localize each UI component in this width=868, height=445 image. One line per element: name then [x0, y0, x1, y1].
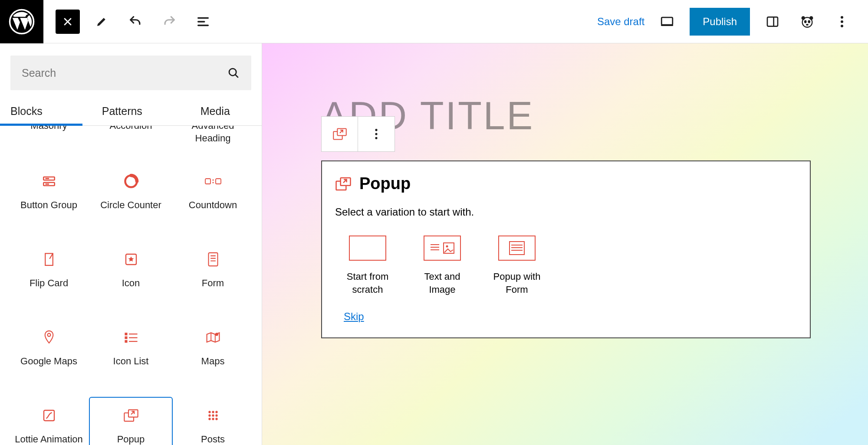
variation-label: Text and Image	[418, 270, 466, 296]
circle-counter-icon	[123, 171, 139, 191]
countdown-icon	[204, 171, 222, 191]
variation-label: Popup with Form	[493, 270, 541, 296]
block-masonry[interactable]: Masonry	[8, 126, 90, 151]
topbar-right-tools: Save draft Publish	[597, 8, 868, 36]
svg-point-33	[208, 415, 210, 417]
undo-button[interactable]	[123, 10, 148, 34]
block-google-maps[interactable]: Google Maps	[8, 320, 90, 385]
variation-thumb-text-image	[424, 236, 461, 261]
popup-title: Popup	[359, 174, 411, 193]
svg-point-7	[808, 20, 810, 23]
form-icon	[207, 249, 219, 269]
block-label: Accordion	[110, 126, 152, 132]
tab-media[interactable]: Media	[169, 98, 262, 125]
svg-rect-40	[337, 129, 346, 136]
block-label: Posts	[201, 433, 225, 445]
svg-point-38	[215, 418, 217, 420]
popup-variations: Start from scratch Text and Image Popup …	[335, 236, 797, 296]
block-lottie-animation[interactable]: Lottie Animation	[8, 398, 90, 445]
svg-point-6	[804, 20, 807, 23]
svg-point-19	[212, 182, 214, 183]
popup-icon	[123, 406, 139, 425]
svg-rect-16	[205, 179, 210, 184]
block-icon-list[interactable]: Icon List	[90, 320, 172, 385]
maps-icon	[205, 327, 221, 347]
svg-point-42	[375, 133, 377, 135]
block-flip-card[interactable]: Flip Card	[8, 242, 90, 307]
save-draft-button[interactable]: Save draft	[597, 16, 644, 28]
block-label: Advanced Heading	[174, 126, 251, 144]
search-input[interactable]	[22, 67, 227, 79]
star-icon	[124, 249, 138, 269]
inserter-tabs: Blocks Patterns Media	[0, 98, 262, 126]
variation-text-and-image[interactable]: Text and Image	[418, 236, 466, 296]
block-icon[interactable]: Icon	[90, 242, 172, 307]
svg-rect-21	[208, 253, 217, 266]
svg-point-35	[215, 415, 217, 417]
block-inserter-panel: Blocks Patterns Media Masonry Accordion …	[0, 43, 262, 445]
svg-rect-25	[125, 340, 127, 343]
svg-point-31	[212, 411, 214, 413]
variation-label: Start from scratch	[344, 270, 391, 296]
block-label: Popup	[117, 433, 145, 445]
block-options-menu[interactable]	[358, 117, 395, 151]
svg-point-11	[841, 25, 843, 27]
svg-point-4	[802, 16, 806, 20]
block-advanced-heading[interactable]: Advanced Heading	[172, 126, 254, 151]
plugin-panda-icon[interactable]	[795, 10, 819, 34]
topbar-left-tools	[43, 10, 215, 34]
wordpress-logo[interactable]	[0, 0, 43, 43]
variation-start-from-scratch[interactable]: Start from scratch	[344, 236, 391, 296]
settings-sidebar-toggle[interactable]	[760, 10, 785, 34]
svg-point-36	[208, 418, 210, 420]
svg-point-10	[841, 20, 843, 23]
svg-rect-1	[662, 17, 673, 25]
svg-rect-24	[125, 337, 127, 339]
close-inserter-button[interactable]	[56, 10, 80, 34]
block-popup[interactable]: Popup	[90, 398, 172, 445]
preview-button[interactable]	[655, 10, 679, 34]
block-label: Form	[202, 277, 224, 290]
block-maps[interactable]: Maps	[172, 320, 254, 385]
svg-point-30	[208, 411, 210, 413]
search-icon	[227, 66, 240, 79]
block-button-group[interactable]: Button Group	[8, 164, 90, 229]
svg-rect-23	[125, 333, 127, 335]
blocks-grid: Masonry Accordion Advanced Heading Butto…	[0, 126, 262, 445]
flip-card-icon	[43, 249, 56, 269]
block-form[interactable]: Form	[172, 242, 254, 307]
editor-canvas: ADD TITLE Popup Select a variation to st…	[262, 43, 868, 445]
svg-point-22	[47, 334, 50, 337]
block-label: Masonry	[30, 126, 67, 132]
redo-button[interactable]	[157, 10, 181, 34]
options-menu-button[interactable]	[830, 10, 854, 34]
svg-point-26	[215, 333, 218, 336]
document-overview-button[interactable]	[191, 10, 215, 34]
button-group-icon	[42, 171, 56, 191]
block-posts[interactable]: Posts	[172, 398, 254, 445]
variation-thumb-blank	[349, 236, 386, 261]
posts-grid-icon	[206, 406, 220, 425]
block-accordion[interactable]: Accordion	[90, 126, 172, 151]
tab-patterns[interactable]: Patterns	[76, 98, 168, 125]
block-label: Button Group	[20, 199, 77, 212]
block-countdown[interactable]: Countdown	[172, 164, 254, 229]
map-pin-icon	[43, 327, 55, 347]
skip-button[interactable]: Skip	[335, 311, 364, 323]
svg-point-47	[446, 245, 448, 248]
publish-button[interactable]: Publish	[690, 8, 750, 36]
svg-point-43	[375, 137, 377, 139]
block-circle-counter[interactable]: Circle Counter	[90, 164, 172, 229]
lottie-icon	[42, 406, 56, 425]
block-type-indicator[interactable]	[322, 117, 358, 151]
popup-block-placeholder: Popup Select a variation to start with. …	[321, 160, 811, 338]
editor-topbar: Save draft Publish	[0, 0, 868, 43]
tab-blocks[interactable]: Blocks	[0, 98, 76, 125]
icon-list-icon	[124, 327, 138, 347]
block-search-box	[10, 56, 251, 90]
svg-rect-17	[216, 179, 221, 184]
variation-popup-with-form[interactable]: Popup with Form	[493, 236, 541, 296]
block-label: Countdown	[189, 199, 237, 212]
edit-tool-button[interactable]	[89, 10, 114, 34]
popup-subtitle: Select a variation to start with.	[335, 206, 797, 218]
----------
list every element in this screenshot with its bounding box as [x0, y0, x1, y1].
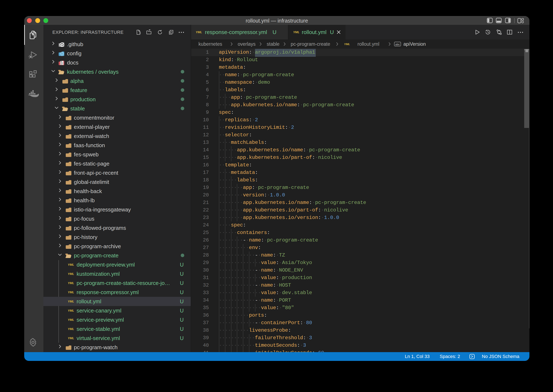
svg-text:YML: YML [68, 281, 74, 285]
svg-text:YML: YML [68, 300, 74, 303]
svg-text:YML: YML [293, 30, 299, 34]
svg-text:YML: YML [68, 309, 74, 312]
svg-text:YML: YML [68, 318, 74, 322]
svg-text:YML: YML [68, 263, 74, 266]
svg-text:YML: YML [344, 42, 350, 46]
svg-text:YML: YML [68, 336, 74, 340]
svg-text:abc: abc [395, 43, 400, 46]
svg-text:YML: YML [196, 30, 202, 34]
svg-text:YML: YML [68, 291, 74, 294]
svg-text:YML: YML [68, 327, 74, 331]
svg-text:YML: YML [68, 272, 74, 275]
----------
#### [ASSIGNMENT]
Only lines containing the string "draft" belong in the answer; find them in the data above and copy them.

#### [ANSWER SECTION]
topbar-right-tools: Save draft Publish	[597, 8, 868, 36]
save-draft-button[interactable]: Save draft	[597, 16, 644, 28]
editor-topbar: Save draft Publish	[0, 0, 868, 43]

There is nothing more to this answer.